KATHERINE: If the Lord has chosen me to spread the message, then I have to do it. I’m happy we were able to give Ben some hope today. That made me feel good.
AMY: In Coldwater, I’m Amy Penn, Nine Action News.
Phil stopped the tape. He looked at Anton, the station’s lawyer.
“I don’t see how we’re liable,” Phil said.
“We’re not,” Anton replied. “But the Yellin woman might be. She is clearly telling the patient he has nothing to fear. That footage could be used in a lawsuit.”
Amy shifted her gaze from one man to the other—Phil with his Viking beard, Anton with his shaved head and charcoal suit. She had been summoned back to Alpena that morning. There could be a problem, she was told. Her report—hurriedly assembled, as Channel 9 could not get enough of the Coldwater story—had run the night of the hospital visit. As usual, it spread rapidly on the Internet.
The next day, Ben died.
Now the cyber world was on fire with finger-pointing.

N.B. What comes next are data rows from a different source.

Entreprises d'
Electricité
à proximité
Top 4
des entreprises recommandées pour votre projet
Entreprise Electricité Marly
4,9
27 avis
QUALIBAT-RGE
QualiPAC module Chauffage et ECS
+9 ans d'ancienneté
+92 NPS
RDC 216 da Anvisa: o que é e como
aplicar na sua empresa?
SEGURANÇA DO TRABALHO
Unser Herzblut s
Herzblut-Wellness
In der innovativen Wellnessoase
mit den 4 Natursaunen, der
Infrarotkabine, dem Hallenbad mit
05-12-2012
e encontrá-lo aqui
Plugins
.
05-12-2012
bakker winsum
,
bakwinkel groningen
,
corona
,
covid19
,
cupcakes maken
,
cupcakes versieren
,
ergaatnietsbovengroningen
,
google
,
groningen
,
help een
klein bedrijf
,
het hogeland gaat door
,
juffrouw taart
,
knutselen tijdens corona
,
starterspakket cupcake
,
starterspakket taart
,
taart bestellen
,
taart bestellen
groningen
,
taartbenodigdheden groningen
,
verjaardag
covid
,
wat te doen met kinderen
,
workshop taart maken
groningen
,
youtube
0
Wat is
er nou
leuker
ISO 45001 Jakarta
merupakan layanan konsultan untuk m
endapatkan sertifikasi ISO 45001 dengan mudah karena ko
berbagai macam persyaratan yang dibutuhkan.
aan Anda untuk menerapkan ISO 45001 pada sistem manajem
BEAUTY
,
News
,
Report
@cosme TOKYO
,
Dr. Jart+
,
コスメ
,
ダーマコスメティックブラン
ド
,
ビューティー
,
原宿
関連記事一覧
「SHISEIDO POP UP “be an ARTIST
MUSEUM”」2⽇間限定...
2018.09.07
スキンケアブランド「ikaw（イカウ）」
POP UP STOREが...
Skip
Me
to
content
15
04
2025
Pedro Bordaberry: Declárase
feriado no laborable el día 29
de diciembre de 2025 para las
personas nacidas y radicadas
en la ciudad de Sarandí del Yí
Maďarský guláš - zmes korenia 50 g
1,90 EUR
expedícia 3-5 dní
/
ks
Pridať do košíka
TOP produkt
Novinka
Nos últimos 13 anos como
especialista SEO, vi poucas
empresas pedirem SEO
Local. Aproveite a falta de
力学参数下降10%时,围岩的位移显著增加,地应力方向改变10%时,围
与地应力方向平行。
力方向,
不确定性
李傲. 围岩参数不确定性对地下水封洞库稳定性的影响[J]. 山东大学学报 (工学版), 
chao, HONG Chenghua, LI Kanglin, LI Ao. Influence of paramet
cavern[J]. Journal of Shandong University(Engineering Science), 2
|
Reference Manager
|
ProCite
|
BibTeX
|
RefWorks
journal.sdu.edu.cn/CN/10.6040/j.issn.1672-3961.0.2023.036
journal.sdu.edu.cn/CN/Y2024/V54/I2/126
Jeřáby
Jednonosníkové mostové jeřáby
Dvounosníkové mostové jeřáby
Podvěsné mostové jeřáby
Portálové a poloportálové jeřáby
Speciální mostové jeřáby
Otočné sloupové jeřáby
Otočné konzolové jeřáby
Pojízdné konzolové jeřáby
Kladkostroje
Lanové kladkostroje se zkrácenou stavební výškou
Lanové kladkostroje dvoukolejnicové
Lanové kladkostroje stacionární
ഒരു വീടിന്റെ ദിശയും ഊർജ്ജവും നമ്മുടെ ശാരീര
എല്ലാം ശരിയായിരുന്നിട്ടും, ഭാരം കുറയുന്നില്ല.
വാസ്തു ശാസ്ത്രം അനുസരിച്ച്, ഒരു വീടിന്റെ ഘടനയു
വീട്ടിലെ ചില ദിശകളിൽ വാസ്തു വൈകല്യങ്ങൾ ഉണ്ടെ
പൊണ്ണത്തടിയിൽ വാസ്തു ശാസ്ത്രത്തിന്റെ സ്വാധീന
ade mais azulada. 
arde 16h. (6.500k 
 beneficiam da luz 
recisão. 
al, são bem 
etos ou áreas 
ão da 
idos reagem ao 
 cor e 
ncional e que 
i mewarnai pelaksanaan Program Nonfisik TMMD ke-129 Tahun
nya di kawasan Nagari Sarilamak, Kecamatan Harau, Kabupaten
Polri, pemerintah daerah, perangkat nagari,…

“There are protests planned,” Phil said.
“What kind of protests?” Amy asked.
“People who don’t believe in a heaven—or don’t want to. They claim this Ben guy killed himself over a lie.”
“He didn’t kill himself,” Anton interjected.
“They’re blaming Katherine?” Amy said.
“She told him there’s life after this life—”
“As does every religion in the world,” Anton noted.
Phil thought about that. “So they don’t have a leg to stand on?”
“Who knows? You can bring anything to court.”
“Wait,” Amy said. “These protests—”
“What is the family saying?” Anton asked.
“Nothing yet,” Phil answered.
“Be careful there.”
“The protests?” Amy repeated.
“I don’t know,” Phil said, turning back to her. “I think tomorrow. Depends on what blog you read.”
“You’re just reporting the news,” Anton said. “Remember that.”
“That’s right.” Phil nodded. “You’re right.” He turned again to Amy. “Go back.”